[RECORDED DATA — start]

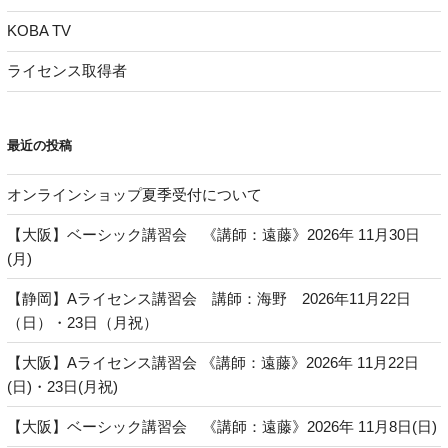
KOBA TV
ライセンス取得者
最近の投稿
オンラインショップ夏季受付について
【大阪】ベーシック講習会 《講師：遠藤》2026年 11月30日
(月)
【静岡】Aライセンス講習会 講師：海野 2026年11月22日
（日）・23日（月祝）
【大阪】Aライセンス講習会 《講師：遠藤》2026年 11月22日
(日)・23日(月祝)
【大阪】ベーシック講習会 《講師：遠藤》2026年 11月8日(日)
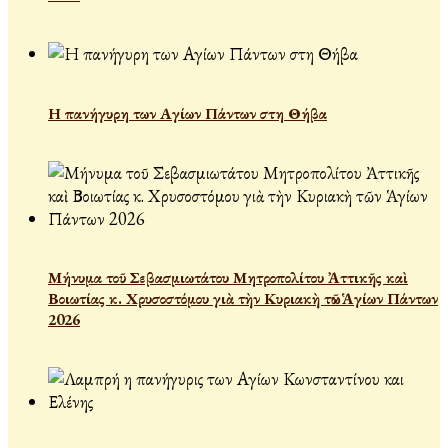
Η πανήγυρη των Αγίων Πάντων στη Θήβα
Μήνυμα τοῦ Σεβασμιωτάτου Μητροπολίτου Ἀττικῆς καὶ
Βοιωτίας κ. Χρυσοστόμου γιὰ τὴν Κυριακὴ τῶν Ἁγίων Πάντων
2026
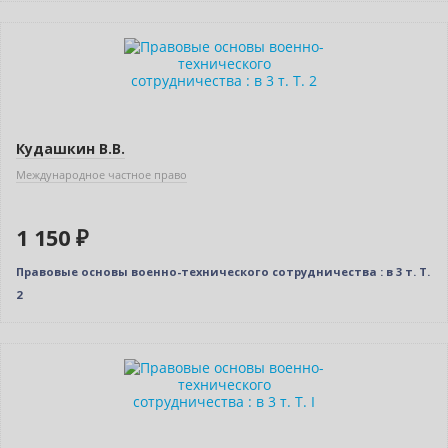
Новинка
Кудашкин В.В.
Международное частное право
1 150 ₽
Правовые основы военно-технического сотрудничества : в 3 т. T.
2
Новинка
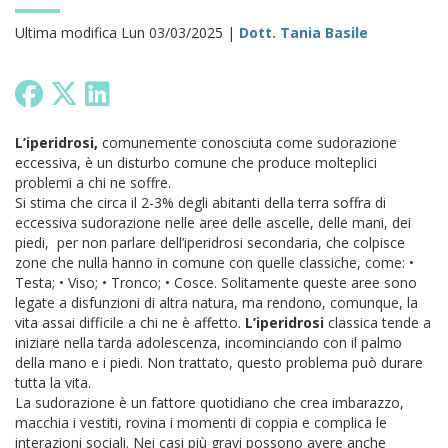
Ultima modifica Lun 03/03/2025 |
Dott. Tania Basile
L’iperidrosi,
comunemente conosciuta come sudorazione
eccessiva, è un disturbo comune che produce molteplici
problemi a chi ne soffre.
Si stima che circa il 2-3% degli abitanti della terra soffra di
eccessiva sudorazione nelle aree delle ascelle, delle mani, dei
piedi, per non parlare dell’iperidrosi secondaria, che colpisce
zone che nulla hanno in comune con quelle classiche, come:
•
Testa;
• Viso;
• Tronco;
• Cosce.
Solitamente queste aree sono
legate a disfunzioni di altra natura, ma rendono, comunque, la
vita assai difficile a chi ne è affetto.
L’iperidrosi
classica tende a
iniziare nella tarda adolescenza, incominciando con il palmo
della mano e i piedi. Non trattato, questo problema può durare
tutta la vita.
La sudorazione è un fattore quotidiano che crea imbarazzo,
macchia i vestiti, rovina i momenti di coppia e complica le
interazioni sociali. Nei casi più gravi possono avere anche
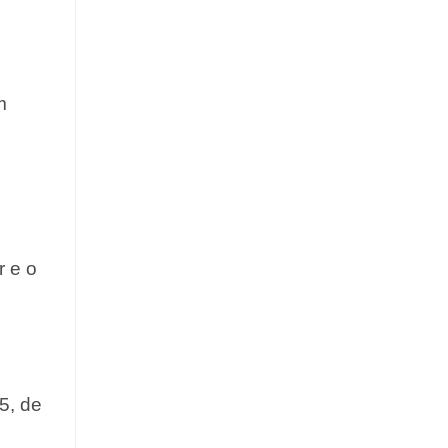
m
 e o
5, de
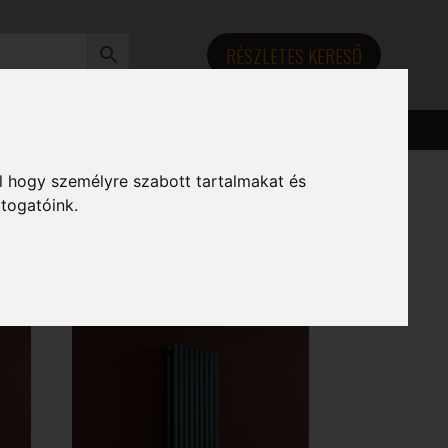
RÉSZLETES KERESŐ
l hogy személyre szabott tartalmakat és
átogatóink.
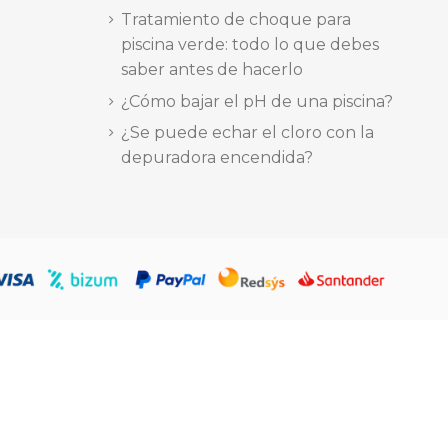
Tratamiento de choque para
piscina verde: todo lo que debes
saber antes de hacerlo
¿Cómo bajar el pH de una piscina?
¿Se puede echar el cloro con la
depuradora encendida?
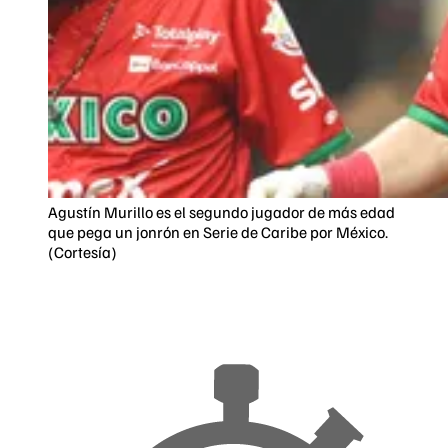
Agustín Murillo es el segundo jugador de más edad
que pega un jonrón en Serie de Caribe por México.
(Cortesía)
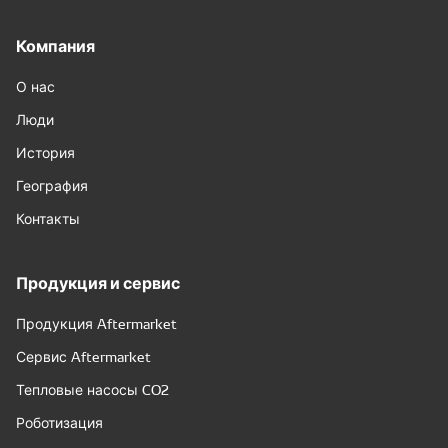
Компания
О нас
Люди
История
География
Контакты
Продукция и сервис
Продукция Aftermarket
Сервис Aftermarket
Тепловые насосы CO2
Роботизация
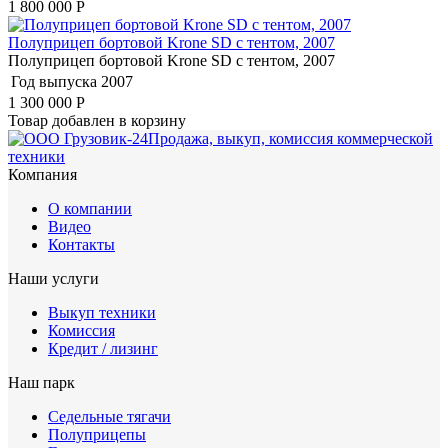
1 800 000
Р
Полуприцеп бортовой Krone SD с тентом, 2007
Полуприцеп бортовой Krone SD с тентом, 2007
Год выпуска
2007
1 300 000
Р
Товар добавлен в корзину
Продажа, выкуп, комиссия коммерческой
техники
Компания
О компании
Видео
Контакты
Наши услуги
Выкуп техники
Комиссия
Кредит / лизинг
Наш парк
Седельные тягачи
Полуприцепы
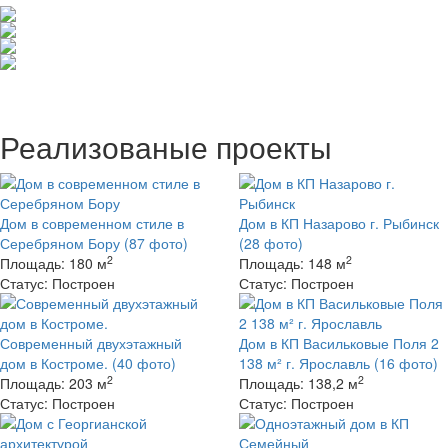
Реализованые проекты
Дом в современном стиле в
Дом в КП Назарово г. Рыбинск
Серебряном Бору
(87 фото)
(28 фото)
2
2
Площадь:
180 м
Площадь:
148 м
Статус:
Построен
Статус:
Построен
Современный двухэтажный
Дом в КП Васильковые Поля 2
дом в Костроме.
(40 фото)
138 м² г. Ярославль
(16 фото)
2
2
Площадь:
203 м
Площадь:
138,2 м
Статус:
Построен
Статус:
Построен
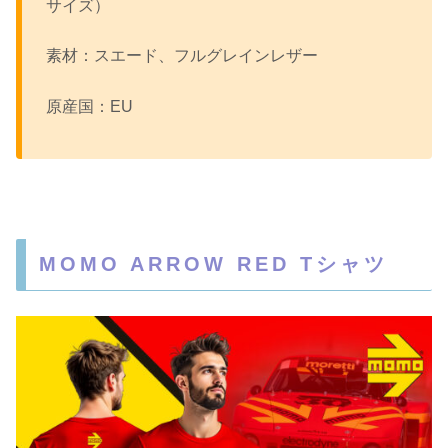
サイズ）
素材：スエード、フルグレインレザー
原産国：EU
MOMO ARROW RED Tシャツ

[RECORDED DATA — finish]

TASK DETAILS
Your response must reproduce the listing above word for word and must contain none of its pictures.

OUTPUT FOR THIS EXERCISE
KOBA TV
ライセンス取得者
最近の投稿
オンラインショップ夏季受付について
【大阪】ベーシック講習会 《講師：遠藤》2026年 11月30日
(月)
【静岡】Aライセンス講習会 講師：海野 2026年11月22日
（日）・23日（月祝）
【大阪】Aライセンス講習会 《講師：遠藤》2026年 11月22日
(日)・23日(月祝)
【大阪】ベーシック講習会 《講師：遠藤》2026年 11月8日(日)
Η πανήγυρη των Αγίων Πάντων στη Θήβα
Μήνυμα τοῦ Σεβασμιωτάτου Μητροπολίτου Ἀττικῆς καὶ
Βοιωτίας κ. Χρυσοστόμου γιὰ τὴν Κυριακὴ τῶν Ἁγίων Πάντων
2026
Новинка
Кудашкин В.В.
Международное частное право
1 150 ₽
Правовые основы военно-технического сотрудничества : в 3 т. T.
2
Новинка
Ultima modifica Lun 03/03/2025 |
Dott. Tania Basile
L’iperidrosi,
comunemente conosciuta come sudorazione
eccessiva, è un disturbo comune che produce molteplici
problemi a chi ne soffre.
Si stima che circa il 2-3% degli abitanti della terra soffra di
eccessiva sudorazione nelle aree delle ascelle, delle mani, dei
piedi, per non parlare dell’iperidrosi secondaria, che colpisce
zone che nulla hanno in comune con quelle classiche, come:
•
Testa;
• Viso;
• Tronco;
• Cosce.
Solitamente queste aree sono
legate a disfunzioni di altra natura, ma rendono, comunque, la
vita assai difficile a chi ne è affetto.
L’iperidrosi
classica tende a
iniziare nella tarda adolescenza, incominciando con il palmo
della mano e i piedi. Non trattato, questo problema può durare
tutta la vita.
La sudorazione è un fattore quotidiano che crea imbarazzo,
macchia i vestiti, rovina i momenti di coppia e complica le
interazioni sociali. Nei casi più gravi possono avere anche
m
 e o
5, de
RÉSZLETES KERESŐ
l hogy személyre szabott tartalmakat és
átogatóink.
Tratamiento de choque para
piscina verde: todo lo que debes
saber antes de hacerlo
¿Cómo bajar el pH de una piscina?
¿Se puede echar el cloro con la
depuradora encendida?
Agustín Murillo es el segundo jugador de más edad
que pega un jonrón en Serie de Caribe por México.
(Cortesía)
Компания
О нас
Люди
История
География
Контакты
Продукция и сервис
Продукция Aftermarket
Сервис Aftermarket
Тепловые насосы CO2
Роботизация
1 800 000
Р
Полуприцеп бортовой Krone SD с тентом, 2007
Полуприцеп бортовой Krone SD с тентом, 2007
Год выпуска
2007
1 300 000
Р
Товар добавлен в корзину
Продажа, выкуп, комиссия коммерческой
техники
Компания
О компании
Видео
Контакты
Наши услуги
Выкуп техники
Комиссия
Кредит / лизинг
Наш парк
Седельные тягачи
Полуприцепы
Реализованые проекты
Дом в современном стиле в
Дом в КП Назарово г. Рыбинск
Серебряном Бору
(87 фото)
(28 фото)
2
2
Площадь:
180 м
Площадь:
148 м
Статус:
Построен
Статус:
Построен
Современный двухэтажный
Дом в КП Васильковые Поля 2
дом в Костроме.
(40 фото)
138 м² г. Ярославль
(16 фото)
2
2
Площадь:
203 м
Площадь:
138,2 м
Статус:
Построен
Статус:
Построен
サイズ）
素材：スエード、フルグレインレザー
原産国：EU
MOMO ARROW RED Tシャツ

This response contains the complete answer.